• **EXERCISE DIRECTIONS**: Every entry must be given again exactly. Include no pictures.

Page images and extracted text
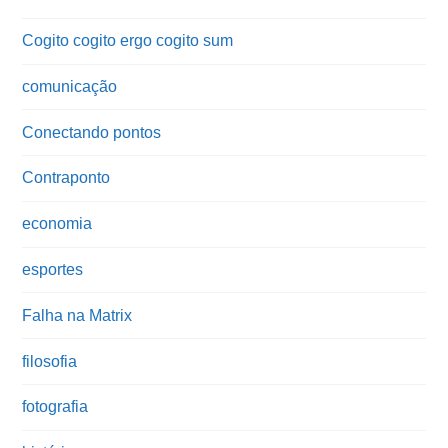
Cogito cogito ergo cogito sum
comunicação
Conectando pontos
Contraponto
economia
esportes
Falha na Matrix
filosofia
fotografia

• **PROBLEM SOLUTION**:
Cogito cogito ergo cogito sum
comunicação
Conectando pontos
Contraponto
economia
esportes
Falha na Matrix
filosofia
fotografia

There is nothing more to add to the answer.